Let's now try to upgrade our Helm 3 release with Helm 4.
bash
helm4 upgrade my-app my-chartUpgrading an existing release with a standard Helm upgrade, even using Helm 4, doesn't switch to SSA.
Helm 4 is backward compatible by default and doesn't change the mechanism for already-deployed charts.
To migrate this existing release to the new SSA mechanism, we have to use the --server-side=true flag.
bash
helm4 upgrade my-app my-chart --server-side=true
kubectl get deployment my-app -o yaml --show-managed-fieldsWhich outputs:
managedFields:
- apiVersion: apps/v1
fieldsType: FieldsV1
fieldsV1:
f:metadata:
f:annotations:
f:meta.helm.sh/release-name: {}
f:meta.helm.sh/release-namespace: {}
f:labels:
f:app.kubernetes.io/managed-by: {}
f:spec:
f:replicas: {}
f:selector: {}
f:template:
f:metadata:
f:labels:
f:app: {}
f:spec:
f:containers:
k:{"name":"my-app"}:
.: {}
f:image: {}
f:name: {}
f:ports:
k:{"containerPort":80,"protocol":"TCP"}:
.: {}
f:containerPort: {}
f:resources:
f:limits:
f:cpu: {}
f:memory: {}
f:requests:
f:cpu: {}
f:memory: {}
manager: helm
operation: Apply
time: "2026-01-01T00:00:00Z"
# truncatedThe highlighted operation: Apply confirms that Helm is using SSA for this upgrade.
In a clean environment like the one in our example, the migration from Helm 3 to Helm 4 is smooth.
In a real production cluster, the picture is more complex.
If other tools (kubectl, Argo CD, operators) have touched the same resources, conflicts will surface during the server-side upgrade.
Each conflict tells you exactly which field is contested and who owns it, and now you know how to deal with them!
Helm 3 claimed ownership of many Kubernetes defaults.
After the SSA transition, those fields are no longer owned by Helm, so there will be no conflicts with them.
The release history Secrets remain unchanged.
Helm history and helm rollback still work exactly as before, regardless of whether SSA is used.
If you mix Helm versions in your pipeline (some environments use Helm 3 and others use Helm 4), be careful about consistency.

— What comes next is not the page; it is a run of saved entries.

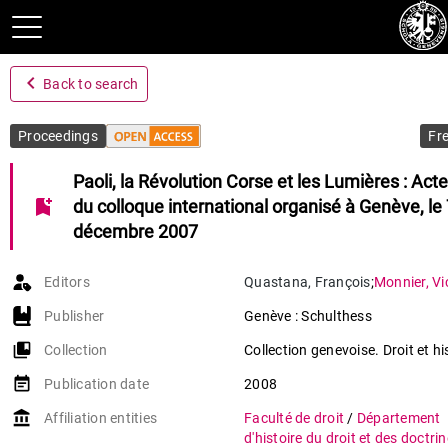
navigate_before
Back to search
Proceedings
Fr
Paoli, la Révolution Corse et les Lumières : Act
bookmark_add
du colloque international organisé à Genève, le
décembre 2007
Editors
Quastana
,
François
;
Monnier
,
Vi
Publisher
Genève : Schulthess
collections_bookmark
Collection
Collection genevoise. Droit et hi
event_note
Publication date
2008
account_balance
Affiliation entities
Faculté de droit
/
Département
d'histoire du droit et des doctri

A release upgraded with Helm 4 and the server-side flag, which is then rolled back by Helm 3, will revert to client-side apply for that rollback.
Recap
When you run kubectl apply, the client computes a patch locally using a three-way merge and sends it to the API server.
Each tool only knows about its own changes.
In a cluster where kubectl, Helm, Argo CD, and controllers all touch the same resources, this leads to silent overwrites and conflicts that are nearly impossible to debug.
Server-side apply moves ownership tracking to the API server, where it belongs.
The API server records which manager owns each applied field.
The full ownership state is recorded in managedFields, including which tool owns each field, via which operation, and when.
When two managers claim the same field, SSA returns an explicit conflict error rather than silently overwriting.
Conflicts are not a problem; they are a feature.
Every conflict SSA surfaces is a problem that a client-side apply would have hidden.
With Helm 4 defaulting new releases to SSA, the ecosystem is finally catching up to what the Kubernetes API has supported since version 1.22.